__Instructions for the task__:
Please write out, exactly as given, the line that contains "Connectez-vous pour voir" and all lines that follow it through the end of the listing, and nothing else.

#####

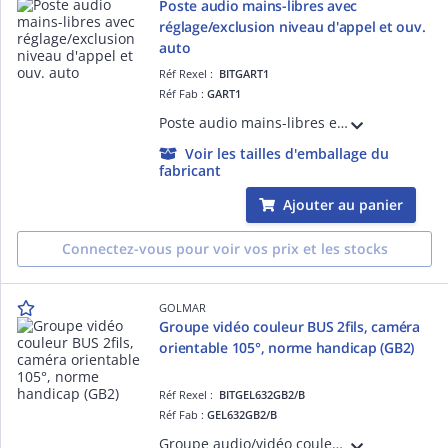
Poste audio mains-libres avec
réglage/exclusion niveau d'appel et ouv.
auto
Réf Rexel :
BITGART1
Réf Fab :
GART1
Poste audio mains-libres en ABS blanc, Bus 2 fils non polarisés G2P Pilotage 2 ouvertures Touches sensitives Ouverture automatique Intercom Réglage et extinction sonnerie d'appel Appel palier Etrier inclus
Voir les tailles d'emballage du
fabricant
Ajouter au panier
Connectez-vous pour voir vos prix et les stocks
GOLMAR
Groupe vidéo couleur BUS 2fils, caméra
orientable 105°, norme handicap (GB2)
Réf Rexel :
BITGEL632GB2/B
Réf Fab :
GEL632GB2/B
Groupe audio/vidéo couleur BUS 2 fils G2P Caméra grand angle 105° orientable (pose) Synthèse vocale + Leds d'indications lumineuses Switch de configuration de la platine de rue Décodage du BUS PROXIMAN et HEXACT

#####

__Response below__:
Connectez-vous pour voir vos prix et les stocks
GOLMAR
Groupe vidéo couleur BUS 2fils, caméra
orientable 105°, norme handicap (GB2)
Réf Rexel :
BITGEL632GB2/B
Réf Fab :
GEL632GB2/B
Groupe audio/vidéo couleur BUS 2 fils G2P Caméra grand angle 105° orientable (pose) Synthèse vocale + Leds d'indications lumineuses Switch de configuration de la platine de rue Décodage du BUS PROXIMAN et HEXACT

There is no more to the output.